It is good reading, although in many areas, not ground-breaking and maybe a bit too historical. The power in it comes from a person with significant operational experience. The timing of it and our future budget disaster era, could pretty much put an end to any claim USAF has on wanting the F-35 because Col. Niemi has provided a very large hammer to be used for more legacy fighter buys to recap USAF "needs".
This is OK in the coming years, if the threats in the Pacific Rim allow legacy aircraft to operate in an acceptable fashion. I don't believe they will.
Note as always, articles from serving military members end with this:
The views and opinions expressed or implied in the Journal are those of the authors and should not be construed as carrying the official sanction of the Department of Defense, Air Force, Air Education and Training Command, Air University, or other agencies or departments of the US government.
Where Niemi is strong:
-He has actual F-22 ops experience; as well as F-15E ops experience.
-He notes all the kinds of conflicts where high-cost (and high operating cost) stealth aircraft are not needed. This includes a mention that history being what it is, one could buy 3 Super Hornets for the cost of one F-22.
-He notes the budget reality including poor procurement thinking at all levels.

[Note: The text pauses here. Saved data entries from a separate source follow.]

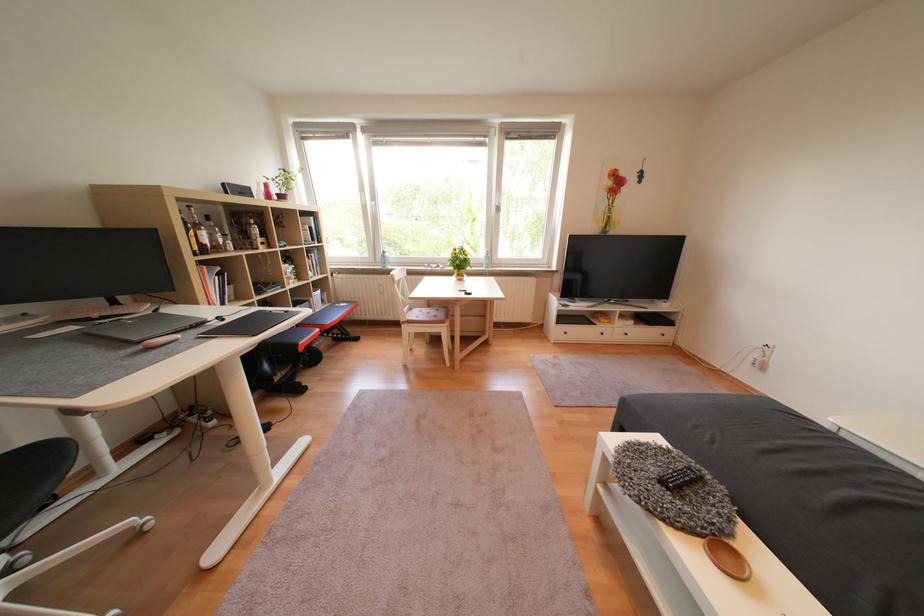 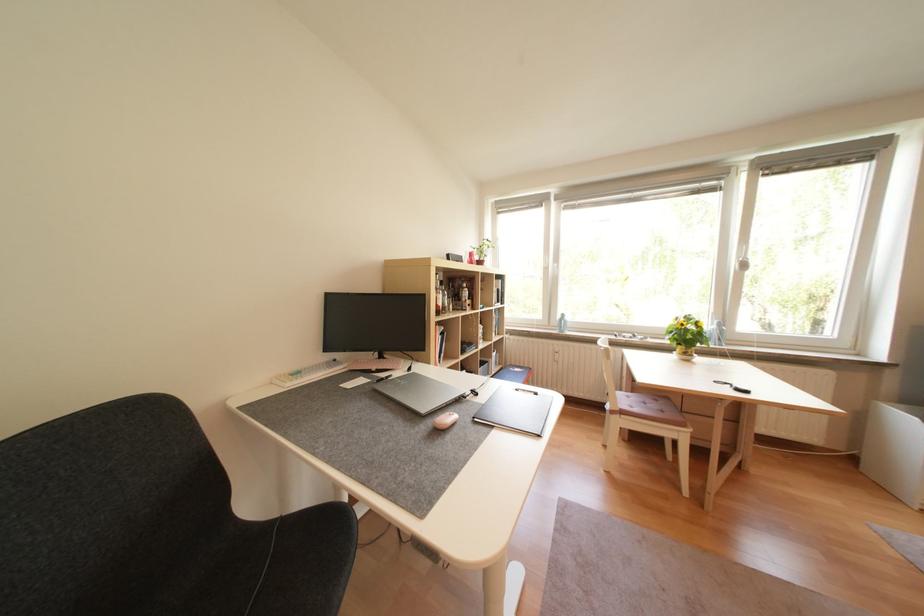 Question: The first image is from the beginning of the video and the second image is from the end. How did the camera likely rotate when shooting the video?

Choices:
 (A) Left
 (B) Right
 (C) Up
 (D) Down

Answer: (A) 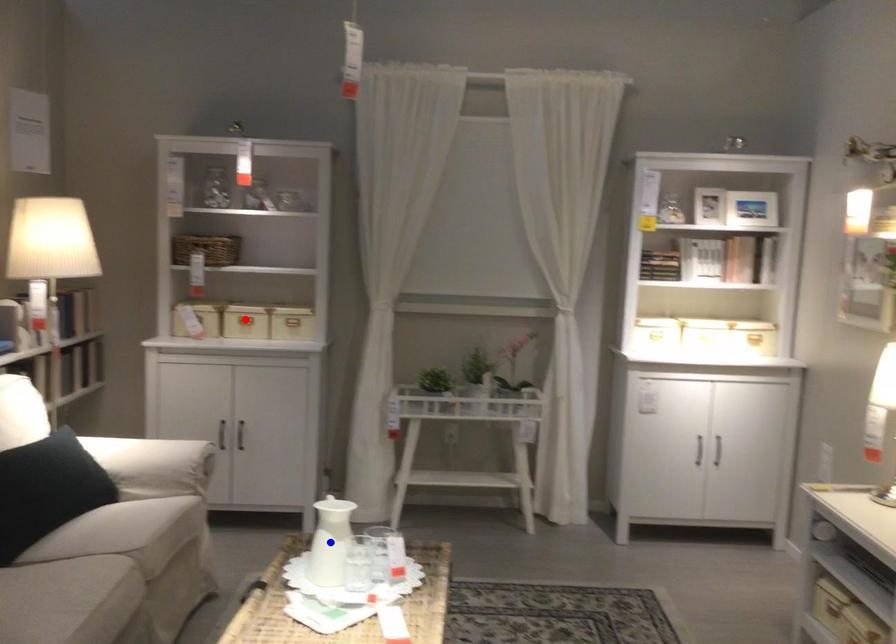 Question: In the image, two points are highlighted. Which point is nearer to the camera? Reply with the corresponding letter.

Choices:
 (A) blue point
 (B) red point

Answer: (A) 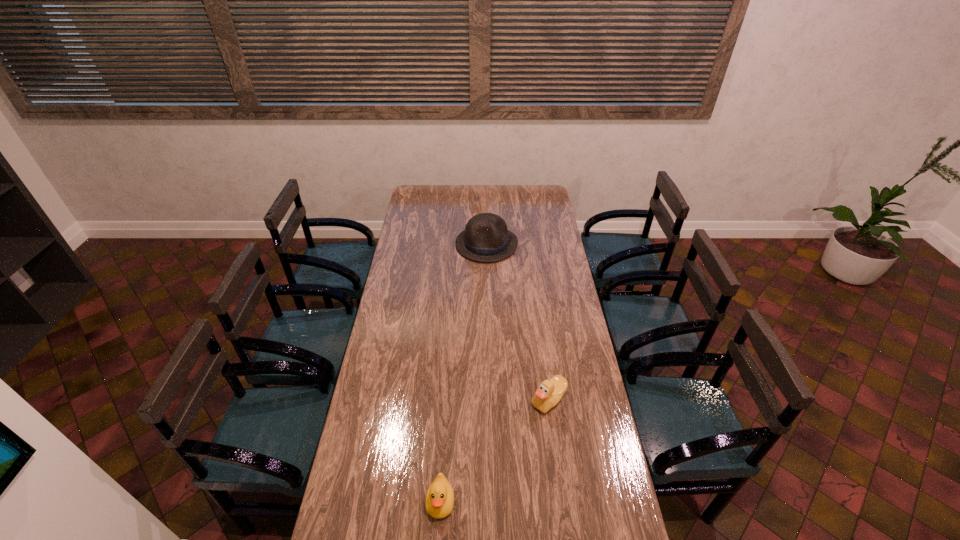 At what (x,y) coordinates should I click in order to perform the action: click on object at the right edge. Please return your answer as a coordinate pair (x, y). Image resolution: width=960 pixels, height=540 pixels. Looking at the image, I should click on pyautogui.click(x=548, y=394).

The width and height of the screenshot is (960, 540). I want to click on vacant area at the far edge of the desktop, so click(x=521, y=205).

At what (x,y) coordinates should I click in order to perform the action: click on free location at the left edge of the desktop. Please return your answer as a coordinate pair (x, y). Image resolution: width=960 pixels, height=540 pixels. Looking at the image, I should click on (408, 308).

You are a GUI agent. You are given a task and a screenshot of the screen. Output one action in this format:
    pyautogui.click(x=<x>, y=<y>)
    Task: Click on the vacant space at the right edge of the desktop
    This screenshot has width=960, height=540.
    Given the screenshot: What is the action you would take?
    pyautogui.click(x=567, y=293)

Image resolution: width=960 pixels, height=540 pixels. I want to click on blank space at the far right corner, so click(544, 194).

You are a GUI agent. You are given a task and a screenshot of the screen. Output one action in this format:
    pyautogui.click(x=<x>, y=<y>)
    Task: Click on the free space between the left duck and the second farthest object
    
    Given the screenshot: What is the action you would take?
    pyautogui.click(x=494, y=450)

Locate an element on the screen. The width and height of the screenshot is (960, 540). vacant space that is in between the tallest object and the nearer duck is located at coordinates (464, 373).

I want to click on vacant area that lies between the nearest object and the tallest object, so click(464, 373).

Where is `free spot between the bowler hat and the nearer duck`? This screenshot has width=960, height=540. free spot between the bowler hat and the nearer duck is located at coordinates (464, 373).

Select which object is the closest to the nearest object. Please provide its 2D coordinates. Your answer should be formatted as a tuple, i.e. [(x, y)], where the tuple contains the x and y coordinates of a point satisfying the conditions above.

[(548, 394)] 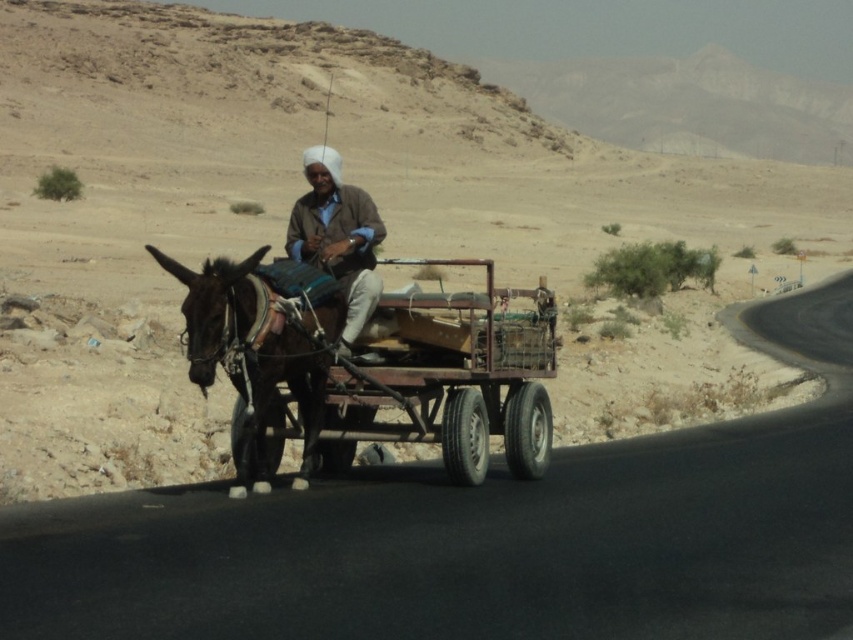 Question: Is shiny black horse at center behind brown woolen sweater at center?

Choices:
 (A) yes
 (B) no

Answer: (B)

Question: Which of these objects is positioned closest to the brown woolen sweater at center?

Choices:
 (A) rustic wooden cart at center
 (B) shiny black horse at center

Answer: (B)

Question: Can you confirm if rustic wooden cart at center is positioned to the right of brown woolen sweater at center?

Choices:
 (A) yes
 (B) no

Answer: (B)

Question: Which point appears farthest from the camera in this image?

Choices:
 (A) (239, 266)
 (B) (355, 221)
 (C) (259, 252)

Answer: (B)

Question: Estimate the real-world distances between objects in this image. Which object is closer to the shiny black horse at center?

Choices:
 (A) rustic wooden cart at center
 (B) brown woolen sweater at center

Answer: (A)

Question: Does rustic wooden cart at center appear on the left side of brown woolen sweater at center?

Choices:
 (A) yes
 (B) no

Answer: (A) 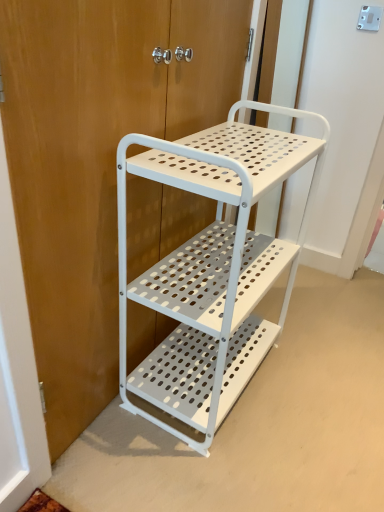 At what (x,y) coordinates should I click in order to perform the action: click on white perforated metal cart at center. Please return your answer as a coordinate pair (x, y). This screenshot has height=512, width=384. Looking at the image, I should click on (212, 268).

This screenshot has height=512, width=384. What do you see at coordinates (212, 268) in the screenshot?
I see `white perforated metal cart at center` at bounding box center [212, 268].

Image resolution: width=384 pixels, height=512 pixels. What do you see at coordinates (96, 161) in the screenshot?
I see `white metal door at center` at bounding box center [96, 161].

Identify the location of white metal door at center. The image size is (384, 512). (96, 161).

You are a GUI agent. You are given a task and a screenshot of the screen. Output one action in this format:
    pyautogui.click(x=<x>, y=<y>)
    Task: Click on the white perforated metal cart at center
    
    Given the screenshot: What is the action you would take?
    pyautogui.click(x=212, y=268)

Consider the image. Considering the positions of objects white perforated metal cart at center and white metal door at center in the image provided, who is more to the left, white perforated metal cart at center or white metal door at center?

Positioned to the left is white metal door at center.

Which object is more forward, white perforated metal cart at center or white metal door at center?

white metal door at center is closer to the camera.

Which point is more forward, (200,178) or (187,36)?

Point (200,178)

From the image's perspective, which one is positioned lower, white perforated metal cart at center or white metal door at center?

white perforated metal cart at center, from the image's perspective.

From a real-world perspective, is white perforated metal cart at center positioned under white metal door at center based on gravity?

Yes, from a real-world perspective, white perforated metal cart at center is beneath white metal door at center.

Looking at their sizes, would you say white perforated metal cart at center is wider or thinner than white metal door at center?

Considering their sizes, white perforated metal cart at center looks broader than white metal door at center.

Is white perforated metal cart at center taller than white metal door at center?

In fact, white perforated metal cart at center may be shorter than white metal door at center.

Who is smaller, white perforated metal cart at center or white metal door at center?

white metal door at center.

Is white perforated metal cart at center completely or partially outside of white metal door at center?

white perforated metal cart at center is positioned outside white metal door at center.

Is white perforated metal cart at center next to white metal door at center?

There is a gap between white perforated metal cart at center and white metal door at center.

Is white perforated metal cart at center oriented away from white metal door at center?

Yes, white metal door at center is at the back of white perforated metal cart at center.

How many degrees apart are the facing directions of white perforated metal cart at center and white metal door at center?

The facing directions of white perforated metal cart at center and white metal door at center are 1.02 degrees apart.

The height and width of the screenshot is (512, 384). I want to click on furniture located underneath the white metal door at center (from a real-world perspective), so pos(212,268).

Does white metal door at center appear on the right side of white perforated metal cart at center?

No, white metal door at center is not to the right of white perforated metal cart at center.

Does white metal door at center lie behind white perforated metal cart at center?

No, it is in front of white perforated metal cart at center.

Does point (41, 136) come behind point (185, 285)?

No, (41, 136) is in front of (185, 285).

From the image's perspective, does white metal door at center appear higher than white perforated metal cart at center?

Indeed, from the image's perspective, white metal door at center is shown above white perforated metal cart at center.

From a real-world perspective, is white metal door at center located beneath white perforated metal cart at center?

No, from a real-world perspective, white metal door at center is not beneath white perforated metal cart at center.

Considering the relative sizes of white metal door at center and white perforated metal cart at center in the image provided, is white metal door at center thinner than white perforated metal cart at center?

Yes.

Considering the sizes of objects white metal door at center and white perforated metal cart at center in the image provided, who is shorter, white metal door at center or white perforated metal cart at center?

white perforated metal cart at center.

Does white metal door at center have a smaller size compared to white perforated metal cart at center?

Niemi states: F-22 range is less than F-15 range and requires more tanking. This disagrees with another former F-22 squadron commander, (BG Molloy from the Molloy paper (PDF). Niemi also states that super-cruise with the F-22 has limitations but due to his position of not being able to present hard operational scenarios he is unable to explain further.
HOBS heaters and WVR. The F-22 currently does not have this capability; years after it was a known combat need for every other fighter design; years after initial operating capability. Note; the F-35, if it is fielded to real operational squadrons, will have AIM-9x for external carry, in the non-stealth mode (rah, rah).
Niemi brings up the high-end SAM threat but seems less convinced about the high-end air-to-air threats.
For Niemi, the F-22 is superior in air-to-air and survivability vs. high end threats but is inferior to legacy aircraft designs in all other mission sets. Niemi's review of USAF fighter procurement history since the end of The Cold War, like the efforts of Aviation Week's Bill Sweetman, show that, with current U.S. military-industrial-congressional-complex skill-sets, "stealth is not free".
I would wager that if the House and Senate Armed Service Committee types and others, use this Niemi paper as a hard source, then:
-Reopening F-22 production, as an idea is dead.
-The F-35 program is in even more serious jeopardy.
Niemi's most important statements point toward USAF senior-leadership ethics. Those seem to be even more faulty than any aircraft design. And, the future of America's air superiority is still a flying question mark.